Sea Watch, l’Ong: “Carola ha fatto il suo dovere. Aveva la responsabilità dei naufraghi”

La portavoce dell'Organizzazione non governativa si schiera a favore della comandante dell'imbarcazione

LAPRESSE / AFP

MILANO “Carola ha fatto il proprio dovere, il suo è un atto di responsabilità che purtroppo non doveva avvenire in questa modalità ma non c’è stata scelta. Nessuno l’ha aiutata e si è dovuta aiutare da sola. Nonostante non si sentisse di farlo e infatti ha chiesto scusa alla guardia di finanza perchè ha apprezzato il contatto degli ultimi giorni e ci aveva riposto delle speranze. E’ rimasta tuttavia a bordo con la notifica di un’indagine per favoreggiamento e nessuna idea di quando la situazione si sarebbe sbloccata”. Così in un video Giorgia Linardi, portavoce dell’Ong (Organizzazione non governativa) Sea Watch.

La scelta della comandante Rackete

“Carola – aggiunge – non era in grado di trascorrere un’altra notte a bordo con il peso addosso della responsabilità dei naufraghi che minacciavano atti di autolesionisti e suicidio. E l’equipaggio costretto a fare i doppi turno di guardia per potere tutelare queste persone”.

L’ong difende Carola

“La Sea Watch – continua – è un esempio di grandissima umanità da cui dovremmo imparare tutti, soprattutto in questo paese che si sta imbarbarendo.
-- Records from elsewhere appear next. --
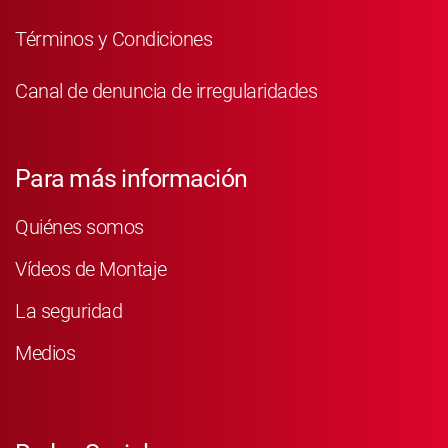
Términos y Condiciones
Canal de denuncia de irregularidades
Para más información
Quiénes somos
Vídeos de Montaje
La seguridad
Medios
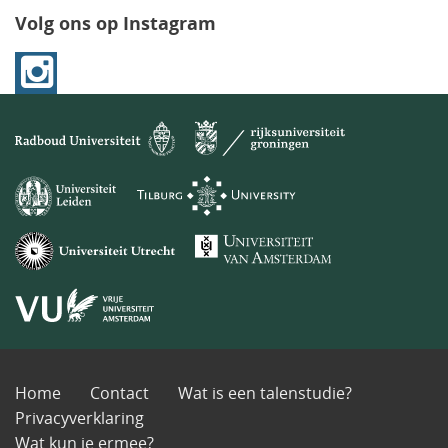
Volg ons op Instagram
Home
Contact
Wat is een talenstudie?
Privacyverklaring
Wat kun je ermee?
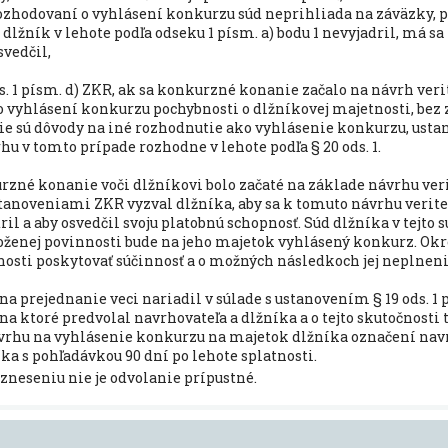
ozhodovaní o vyhlásení konkurzu súd neprihliada na záväzky, p
 dlžník v lehote podľa odseku 1 písm. a) bodu 1 nevyjadril, má sa 
vedčil,
ods. 1 písm. d) ZKR, ak sa konkurzné konanie začalo na návrh veri
 vyhlásení konkurzu pochybnosti o dlžníkovej majetnosti, bez
u nie sú dôvody na iné rozhodnutie ako vyhlásenie konkurzu, ust
rhu v tomto prípade rozhodne v lehote podľa § 20 ods. 1.
rzné konanie voči dlžníkovi bolo začaté na základe návrhu verit
anoveniami ZKR vyzval dlžníka, aby sa k tomuto návrhu veriteľ
l a aby osvedčil svoju platobnú schopnosť. Súd dlžníka v tejto sú
oženej povinnosti bude na jeho majetok vyhlásený konkurz. O
nosti poskytovať súčinnosť a o možných následkoch jej neplneni
 na prejednanie veci nariadil v súlade s ustanovením § 19 ods. 1 
na ktoré predvolal navrhovateľa a dlžníka a o tejto skutočnosti 
návrhu na vyhlásenie konkurzu na majetok dlžníka označení nav
íka s pohľadávkou 90 dní po lehote splatnosti.
zneseniu nie je odvolanie prípustné.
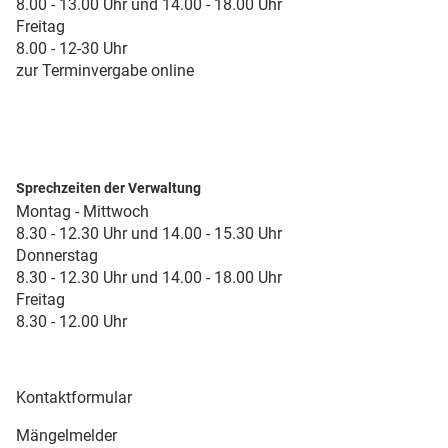
8.00 - 13.00 Uhr und 14.00 - 18.00 Uhr
Freitag
8.00 - 12-30 Uhr
zur Terminvergabe online
Sprechzeiten der Verwaltung
Montag - Mittwoch
8.30 - 12.30 Uhr und 14.00 - 15.30 Uhr
Donnerstag
8.30 - 12.30 Uhr und 14.00 - 18.00 Uhr
Freitag
8.30 - 12.00 Uhr
Kontaktformular
Mängelmelder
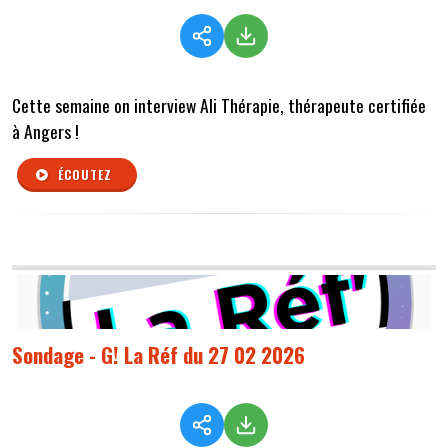
Cette semaine on interview Ali Thérapie, thérapeute certifiée
à Angers !
ÉCOUTEZ
Sondage - G! La Réf du 27 02 2026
Quello che c’era a bordo della Sea Watch era un clima di rispetto, di pazienza, di resilienza e questi valori sono stati evidenti ieri nel contrasto tra un molo che gridava, attaccava e una nave che con un manovra risoluta, per quanto pericolosa, si è avvicinata alla banchina e silenziosamente ha semplicemente cercato di far sì che si potesse procedere con quello che bisognava fare da giorni. Non si doveva arrivare a questo ma a questo ha contribuito assolutamente l’inazione da parte delle autorità. E il continuo rifiuto di dare assistenza a una nave in una chiara situazione di emergenza umanitaria”.

L’imbarcazione aveva segnalato l’emergenza

“La nave aveva segnalato di essere in uno stato di necessità da più 36 ore, è una violazione da parte dell’autorità negare l’ingresso in porto senza una valida motivazione e questa motivazione non può essere il Decreto sicurezza bis che si basa su una sanzione amministrativa. E non ha nulla a che vedere con l’emergenza umanitaria a bordo di una nave. E che, nel caso specifico, solo il comandante a bordo può valutare”, conclude.